Hospitals Are Ailing From Poor Switchboard Service
Nearly 60 percent of calls to hospital switchboards for physician referrals are mishandled, according to recently unveiled research by The Beryl Institute. The poorly handled calls are potentially costing hospitals millions in lost revenue, the institute says.
The institute's white paper--"Moments of Truth: Hospital Switchboards a Bottom-Line Issue"--is based on an assessment of nearly 2,000 calls to hospital switchboards in October 2006. Researchers made five call attempts to each of 341 healthcare facilities, asking, "I am new to the area.

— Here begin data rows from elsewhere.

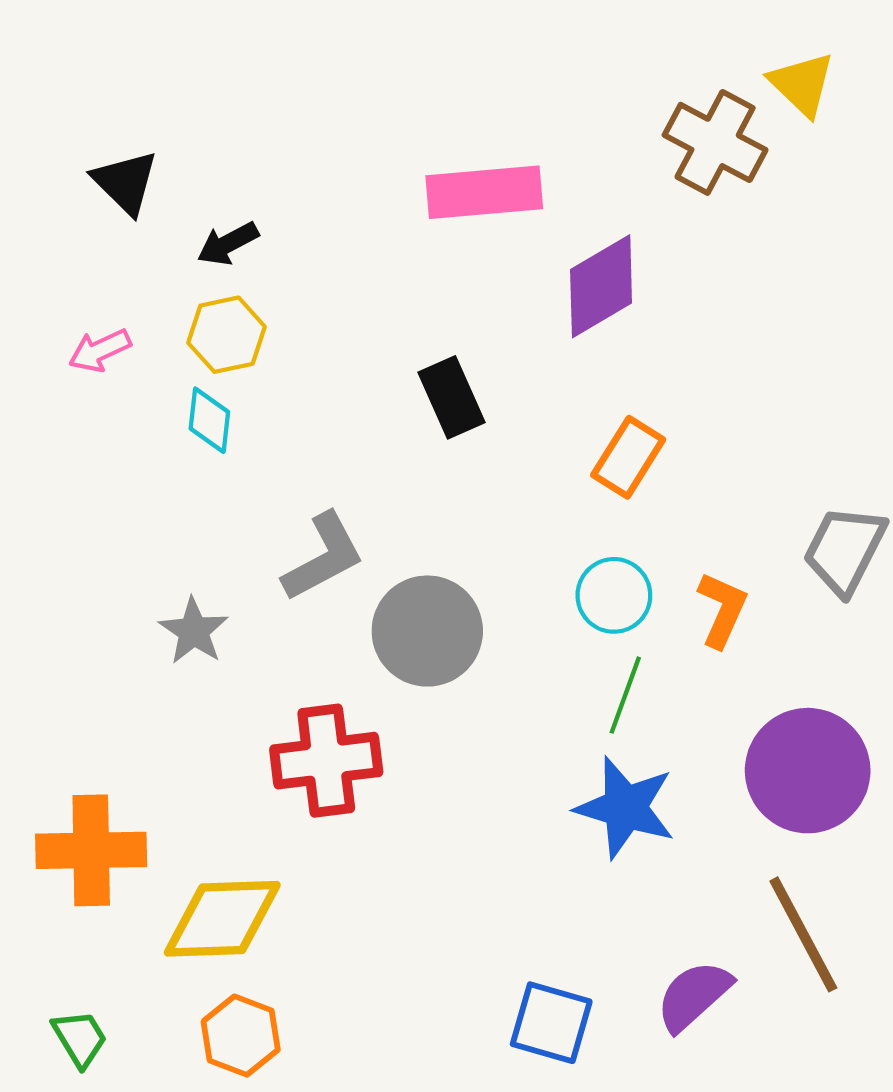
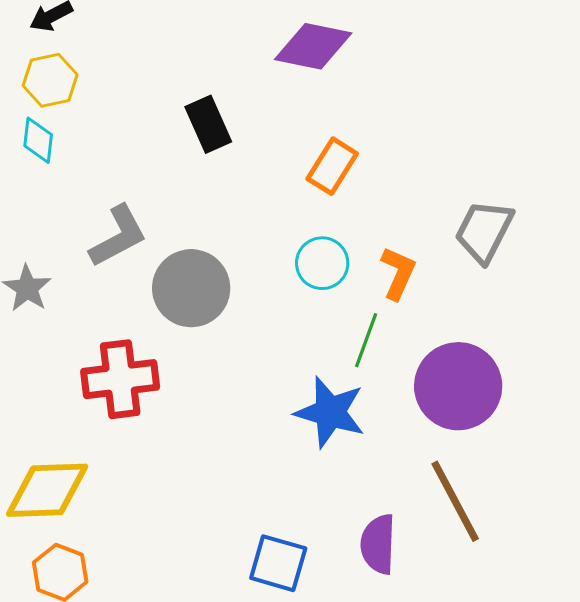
purple diamond: (601, 286) -> (313, 46), turned 42
green line: (625, 695) -> (366, 340), moved
purple semicircle: (694, 996) -> (378, 544), turned -46

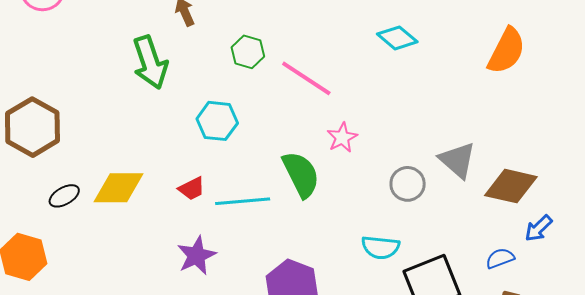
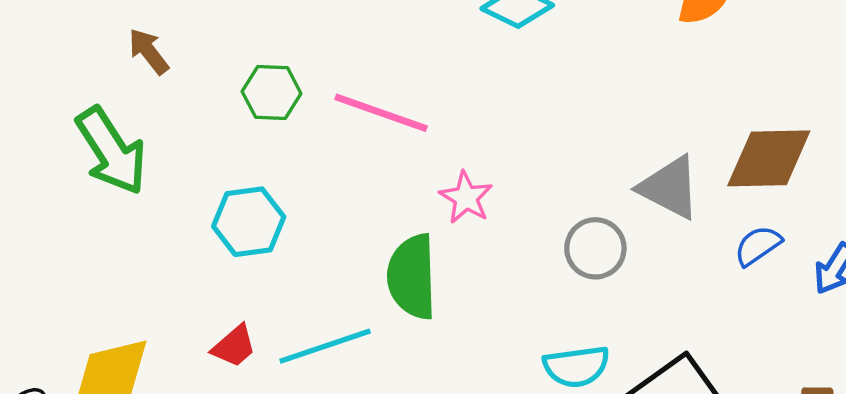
green semicircle: (301, 174) -> (412, 277), turned -141
brown diamond: (511, 186) -> (769, 158), moved
blue semicircle: (500, 258) -> (758, 246), moved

Can you help me find a doctor?" Just under 40 percent of these callers were successfully connected--that is, transferred directly to a physician service line.
The financial implications of not directly transferring callers to physician referral lines are hard to ignore: The average contact center caller generates $4,000 in downstream charges in the year subsequent to the initial interaction, according to "The Call Center as a Marketing Channel," a report (cited in Beryl's white paper) from Thomson-owned Solucient, an information-products company specializing in healthcare.
Consequently, the institute contends that, for a hospital that generates an average of 1,000 monthly switchboard calls seeking a physician referral, the nearly 40 percent of calls that were connected may produce nearly $20 million in annual revenue--leaving $30 million in annual revenue either lost or put at risk.
Of the mishandled calls, two-thirds are classified by The Beryl Institute as "At Risk": Rather than being transferred directly to a physician referral line, callers within this group were given a new number to call. (This group, according to the institute's formula, represents as much as $20 million in untapped annual revenue.) Additional study findings reveal that the remaining third of mishandled callers were either incorrectly told that the hospital had no referral program (12.3 percent), transferred to the wrong department (7.2 percent), or simply received no answer (1.6 percent). These calls, which fall under the "Lost" bucket, represent more than $10 million in lost revenue, according to the institute.
"Each caller must be treated as a prospective and valued customer and appropriately served or transferred on the initial call," the white paper states. "The risk of not connecting is simply too great."
This most recent white paper is the third in a series of studies by The Beryl Institute concentrating on the benefits of strengthening the customer-acquisition process. Its findings dovetail with research included in the two previous white papers released this year by the institute, the research and education arm of The Beryl Companies, a provider of outsourced customer interaction services to the healthcare industry. "Ready or Not, Customer Service is Coming to Healthcare" (unveiled in March) explores obstacles that hospitals will have to tackle as consumer demands rise. "It's Not Just a Call, It's a Customer," a paper released in May based on a study of more than 300,000 calls, determined that 75 percent of callers unable to get through on the first try will not place a second call.
The institute's latest paper prescribes several strategies for bolstering switchboard customer service:
- Ensure that customer service is a priority at the executive level and paint a clear picture of what excellent switchboard service is.
- Instill within all switchboard operators the importance of potential and current customers, and regularly measure and reward operators delivering stellar service.
- Boost first-call resolution rates by deploying functionality that allows operators to easily transfer calls.
- Clearly communicate the goals of all marketing programs to frontline staff.
- Ensure that operators fielding calls from the hospital's direct number are as properly trained as reps manning the organization's branded marketing number.
- Make training an ongoing initiative.
- Provide benchmarks.
- Staff appropriately.
- Hire outside support to make assessments and recommendations.
"Good service is the key to customer acquisition," the white paper states. "This discrepancy between poor and outstanding front-line service will become even more significant as consumers pay more of their own healthcare costs. Those healthcare organizations that can close this front-line 'service gap' and delight customers on the initial call will succeed in acquiring new customers and reap substantial financial benefits."